Por exemplo, encontrei a situação de Pedro Carmona, em 2002, quando ocupou o Palácio Presidencial de Miraflores, em Caracas, depois da tentativa mal sucedida de derrubar Hugo Chavez. Como o contra-golpe foi muito eficaz e rápido, a certa altura um de seus assessores lhe perguntou: “Presidente, estamos no poder ou cercados no Palácio”? Outra situação que me veio à mente foi a de Adolf Hitler, fechado em seu bunker, nomeando um sucessor, casando-se com Eva Braun, tomando champanhe comemorativa, quando os soviéticos já reinavam em Berlim, desfraldando a bandeira vitoriosa no alto do Reichstag. Ainda me lembrei do que se conta sobre Salazar, que meio demenciado, julgava ser ainda o chefe de estado quando não era mais, tendo sua ilusão alimentada por falsos noticiários que lhe forneciam seus fake-assessores.

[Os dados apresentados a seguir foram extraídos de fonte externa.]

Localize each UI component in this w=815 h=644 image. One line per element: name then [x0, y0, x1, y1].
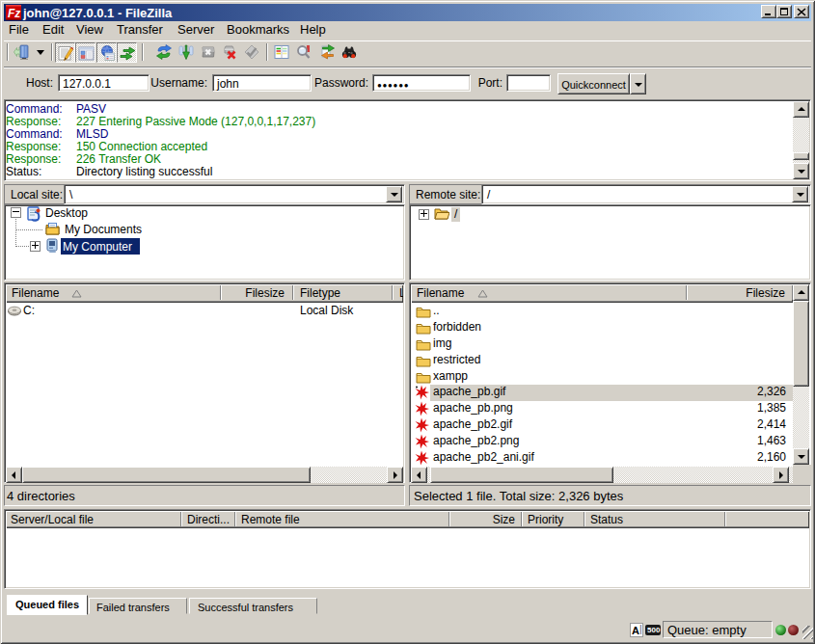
svg-text:Fz: Fz [8, 7, 20, 20]
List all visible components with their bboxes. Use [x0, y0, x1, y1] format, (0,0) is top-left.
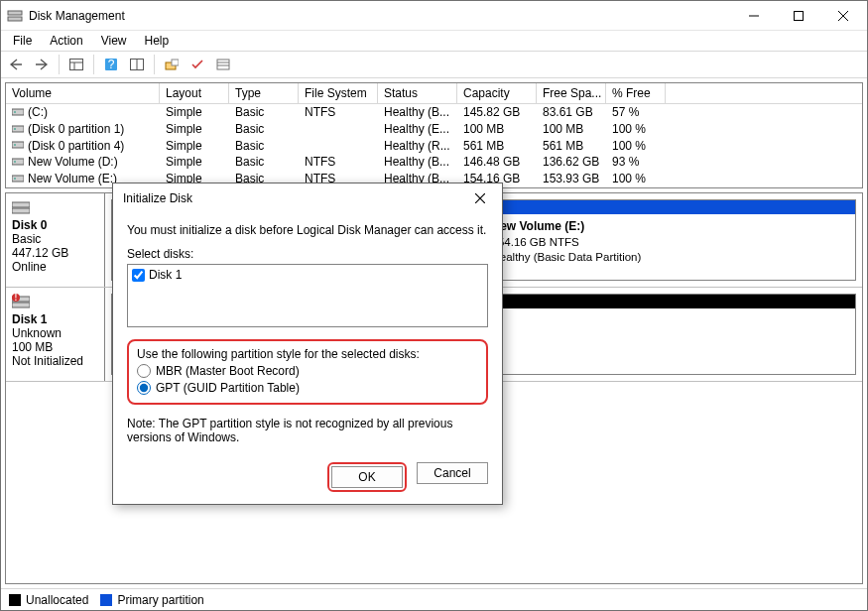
col-layout[interactable]: Layout: [160, 83, 229, 103]
svg-rect-14: [172, 60, 179, 65]
maximize-button[interactable]: [776, 1, 820, 30]
svg-point-19: [14, 111, 16, 113]
volume-row[interactable]: (Disk 0 partition 4)SimpleBasicHealthy (…: [6, 138, 862, 155]
disk-select-list[interactable]: Disk 1: [127, 264, 488, 327]
svg-rect-18: [12, 109, 24, 115]
drive-icon: [12, 139, 24, 153]
col-fs[interactable]: File System: [299, 83, 378, 103]
app-icon: [7, 8, 23, 24]
partition-style-label: Use the following partition style for th…: [137, 347, 478, 361]
toolbar: ?: [1, 51, 867, 78]
checkmark-icon[interactable]: [186, 54, 208, 75]
toolbar-separator: [93, 55, 94, 74]
drive-icon: [12, 156, 24, 170]
svg-text:?: ?: [108, 58, 115, 71]
legend-primary: Primary partition: [100, 593, 203, 607]
menu-view[interactable]: View: [93, 32, 135, 50]
disk-management-window: Disk Management File Action View Help ? …: [0, 0, 868, 611]
svg-rect-15: [217, 60, 229, 69]
volume-row[interactable]: New Volume (D:)SimpleBasicNTFSHealthy (B…: [6, 154, 862, 171]
select-disks-label: Select disks:: [127, 247, 488, 261]
disk-header[interactable]: Disk 0Basic447.12 GBOnline: [6, 193, 105, 287]
titlebar: Disk Management: [1, 1, 867, 31]
layout-icon[interactable]: [65, 54, 87, 75]
mbr-radio-input[interactable]: [137, 364, 151, 378]
menu-file[interactable]: File: [5, 32, 40, 50]
close-button[interactable]: [820, 1, 865, 30]
col-pct[interactable]: % Free: [606, 83, 666, 103]
initialize-disk-dialog: Initialize Disk You must initialize a di…: [112, 183, 503, 505]
svg-rect-3: [794, 11, 803, 20]
menu-help[interactable]: Help: [137, 32, 178, 50]
disk-header[interactable]: !Disk 1Unknown100 MBNot Initialized: [6, 288, 105, 381]
svg-rect-6: [70, 60, 83, 70]
disk-icon: [12, 199, 98, 218]
svg-point-23: [14, 144, 16, 146]
svg-rect-0: [8, 11, 22, 15]
dialog-title: Initialize Disk: [119, 191, 464, 205]
menu-action[interactable]: Action: [42, 32, 90, 50]
col-spacer: [666, 83, 862, 103]
col-volume[interactable]: Volume: [6, 83, 160, 103]
volume-row[interactable]: (C:)SimpleBasicNTFSHealthy (B...145.82 G…: [6, 104, 862, 121]
help-icon[interactable]: ?: [100, 54, 122, 75]
dialog-close-button[interactable]: [464, 185, 496, 211]
drive-icon: [12, 106, 24, 120]
partition[interactable]: New Volume (E:)154.16 GB NTFSHealthy (Ba…: [485, 199, 857, 281]
window-title: Disk Management: [29, 9, 731, 23]
partition-style-group: Use the following partition style for th…: [127, 339, 488, 405]
volume-list: Volume Layout Type File System Status Ca…: [5, 82, 863, 188]
dialog-intro: You must initialize a disk before Logica…: [127, 223, 488, 237]
disk1-checkbox[interactable]: Disk 1: [132, 268, 483, 282]
svg-rect-29: [12, 208, 30, 213]
svg-rect-26: [12, 176, 24, 182]
ok-highlight: OK: [327, 462, 407, 492]
ok-button[interactable]: OK: [331, 466, 403, 488]
svg-rect-28: [12, 202, 30, 207]
disk-icon: !: [12, 294, 98, 312]
disk1-checkbox-input[interactable]: [132, 269, 145, 282]
list-icon[interactable]: [212, 54, 234, 75]
gpt-radio[interactable]: GPT (GUID Partition Table): [137, 381, 478, 395]
svg-point-21: [14, 128, 16, 130]
svg-text:!: !: [14, 294, 17, 304]
svg-rect-22: [12, 142, 24, 148]
dialog-titlebar: Initialize Disk: [113, 183, 502, 213]
svg-rect-20: [12, 126, 24, 132]
toolbar-separator: [154, 55, 155, 74]
col-capacity[interactable]: Capacity: [457, 83, 537, 103]
gpt-note: Note: The GPT partition style is not rec…: [127, 417, 488, 444]
svg-point-25: [14, 161, 16, 163]
minimize-button[interactable]: [731, 1, 776, 30]
svg-rect-1: [8, 17, 22, 21]
toolbar-separator: [59, 55, 60, 74]
cancel-button[interactable]: Cancel: [417, 462, 488, 484]
drive-icon: [12, 123, 24, 137]
gpt-radio-input[interactable]: [137, 381, 151, 395]
col-free[interactable]: Free Spa...: [537, 83, 606, 103]
forward-button[interactable]: [31, 54, 53, 75]
mbr-radio[interactable]: MBR (Master Boot Record): [137, 364, 478, 378]
legend: Unallocated Primary partition: [1, 588, 867, 610]
settings-icon[interactable]: [161, 54, 183, 75]
svg-rect-24: [12, 159, 24, 165]
svg-point-27: [14, 178, 16, 180]
col-status[interactable]: Status: [378, 83, 457, 103]
volume-row[interactable]: (Disk 0 partition 1)SimpleBasicHealthy (…: [6, 121, 862, 138]
column-headers: Volume Layout Type File System Status Ca…: [6, 83, 862, 104]
drive-icon: [12, 173, 24, 186]
menubar: File Action View Help: [1, 31, 867, 51]
legend-unallocated: Unallocated: [9, 593, 88, 607]
back-button[interactable]: [5, 54, 27, 75]
panes-icon[interactable]: [126, 54, 148, 75]
col-type[interactable]: Type: [229, 83, 299, 103]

Mas nada, no fundo, se compara a este desgoverno que abdica de governar e se retrai para conspirar e fugir ao mesmo o tempo. Num primeiro momento pensei em recorrer à famosa frase do Barão de Itararé para caracterizar
estes momentos finais da usurpação que ora se esvai: ‘Dali onde menos se espera é que não sai nada mesmo”. Mas não. Ela não serve. Porque do desgoverno usurpador do Palácio do Planalto sempre se espera algo de maligno. E é o que está ocorrendo. Nem que seja pela omissão, senão pelo estímulo cavernoso, ceva planos terroristas de tumultuar e possivelmente impedir a posse do governo legal e legitimamente eleito. Engorda os monstros que tirou do armário.

Ao mesmo tempo, o usurpador promete fugir para o condomínio de seu ídolo Donald Trump, a fazer algo como um
“retiro espiritual”. O que quer, no fundo, é eximir-se do que possa vir a acontecer. Que vá só com passagem de ida e que lá fique. Que la vaya mal y que le piquen los mosquitos. Que o verme do remorso lhe roa as entranhas e que o
fogo do arrependimento lhe consuma as energias, cercado pelo desprezo universal.

E quanto ao governo eleito, o que esperar? Bem, se eu fosse listar tudo o que espero, não haveria tela onde a lista coubesse, e eu gastaria as teclas de mais de um teclado para escrever as minhas esperanças. Por isto, farei apenas duas referências:

1. Que a Frente Ampla que elegeu Lula se mantenha até o fim de seu mandato. Que vença desavenças, que democraticamente neutralize oposições, venham da extrema-direita, das direitas, das casernas, dos mercados, dos centros, dos centrinhos e dos centrões, e também das esquerdas mais esquerdistas, agora aliadas, mas que podem desertar. Como quase desertaram quando se colocou a “questão Alckmin”, ou do “compañero Che Raldo”. E Lula estava certo. Com toda a extensão da rede que lançou, venceu o usurpador por pouco menos de 2,2 milhões de votos, uma unha de dedo mínimo no universo de 124 milhões de votos computados, incluindo brancos e nulos, sem falar nas abstenções.

2. Que o novo governo enfrente de frente, e não de lado, ou de costas, o dever da democratização do mundo das comunicações no Brasil. Sei que a fome, a saúde e a educação são questões prioritárias, e que há ainda uma penca de outras prioridades prioritárias, entre elas a de varrer a caterva de incompetentes amigos da boquinha, civis e
militares, que se aboletou nas dependências governamentais. Mas a comunicação e a informação são também problemas prioritários. Vargas investiu na Última Hora. Está na hora do novo governo investir no leque amplo das
primeiras auroras de um universo comunicativo vasto, pluralmente democrático, para não permanecer pautado, como se pretende fazer agora, por folhas, estadões e globos da vida. Boa sorte e boa luta para todas, todos e todes
nós. Que desatemos os nós. E que marchemos já não digo para o nosso paraíso astral, mas para um vale nosso de menos lágrimas e mais sorrisos.


*Jornalista e escritor, é professor aposentado de literatura brasileira na USP. Autor, entre outros livros, de Crônicas do mundo ao revés (Boitempo).